16. The radio frequency filter of claim 12, further comprising:

a first capacitance patch connected to and increasing capacitance of the first coil or the third coil; and

a second capacitance patch connected to and increasing capacitance of the second coil or the fourth coil, wherein the second capacitance patch is disposed opposite the first capacitance patch.

17. A substrate processing system comprising:

a substrate support comprising a heating element; and

the radio frequency filter assembly of claim 12 disposed outside the substrate support and connected to an input and an output of the substrate support by conductive elements.

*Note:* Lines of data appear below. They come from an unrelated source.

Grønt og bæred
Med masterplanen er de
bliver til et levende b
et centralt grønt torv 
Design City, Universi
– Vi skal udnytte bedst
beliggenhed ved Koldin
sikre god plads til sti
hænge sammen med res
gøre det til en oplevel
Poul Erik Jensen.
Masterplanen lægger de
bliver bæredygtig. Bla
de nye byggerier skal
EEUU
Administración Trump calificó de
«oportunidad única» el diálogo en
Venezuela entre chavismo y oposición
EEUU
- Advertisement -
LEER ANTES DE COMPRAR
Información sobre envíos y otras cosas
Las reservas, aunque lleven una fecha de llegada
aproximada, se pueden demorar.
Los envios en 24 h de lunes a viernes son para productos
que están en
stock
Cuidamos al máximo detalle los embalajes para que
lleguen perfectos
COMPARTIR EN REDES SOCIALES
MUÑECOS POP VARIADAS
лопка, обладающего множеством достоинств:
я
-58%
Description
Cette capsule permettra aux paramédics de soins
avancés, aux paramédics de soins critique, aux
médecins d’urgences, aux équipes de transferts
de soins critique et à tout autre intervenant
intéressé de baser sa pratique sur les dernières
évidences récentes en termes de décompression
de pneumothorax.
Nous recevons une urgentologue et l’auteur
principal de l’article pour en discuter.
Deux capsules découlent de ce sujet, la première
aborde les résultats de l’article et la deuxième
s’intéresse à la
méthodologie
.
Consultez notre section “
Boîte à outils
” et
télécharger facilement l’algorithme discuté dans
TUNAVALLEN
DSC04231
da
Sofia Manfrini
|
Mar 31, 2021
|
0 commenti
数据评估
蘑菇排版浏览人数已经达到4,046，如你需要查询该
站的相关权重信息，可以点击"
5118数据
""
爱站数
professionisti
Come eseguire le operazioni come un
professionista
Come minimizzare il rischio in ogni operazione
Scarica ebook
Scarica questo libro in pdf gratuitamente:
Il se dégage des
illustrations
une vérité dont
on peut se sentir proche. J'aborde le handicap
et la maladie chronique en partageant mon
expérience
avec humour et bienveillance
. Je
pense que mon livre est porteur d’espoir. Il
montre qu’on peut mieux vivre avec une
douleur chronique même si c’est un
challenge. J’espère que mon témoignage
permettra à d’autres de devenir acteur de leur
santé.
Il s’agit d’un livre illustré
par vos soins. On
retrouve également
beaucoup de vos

18. The substrate processing system of claim 17, wherein the dielectric layer is at least a portion of a support layer disposed outside of the substrate support.

19. A substrate processing system comprising:

a substrate support comprising a heating element, and the radio frequency filter assembly of claim 12 connected to an input and an output of the heating element, wherein the dielectric layer is a layer of the substrate support; and

a power source supplying power to the input of the heating element through one of the radio frequency filter or the second radio frequency filter.

20. The radio frequency filter of claim 1, wherein the first via is the only via connecting the first coil to the second coil.

21. The radio frequency filter of claim 6, wherein:

the first capacitance patch is disposed in a center of the first coil; and

the second capacitance patch is disposed in a center of the second coil.

22. The radio frequency filter of claim 12, wherein:

the first coil extends parallel to the third coil; and

the second coil extends parallel to the fourth coil.

23. The radio frequency filter of claim 12, wherein:

the first coil is wound in a same plane as the third coil; and

the second coil is wound in a same plane as the fourth coil.

24. The radio frequency filter of claim 12, wherein:

each of the first coil and the third coil comprise a plurality of windings wound in a first plane;

each of the second coil and the fourth coil comprise a plurality of windings wound in a second plane; and

the second plane is parallel to the first plane.

25. The radio frequency filter of claim 12, wherein:

the first coil and the third coil wind in a same direction from inputs of the first coil and the third coil to outputs of the first coil and the third coil; and

the second coil and the fourth coil wind in a same direction from inputs of the second coil and the fourth coil to outputs of the second coil and the fourth coil.

26. The radio frequency filter of claim 12, wherein the second via is the only via connecting the third coil to the fourth coil.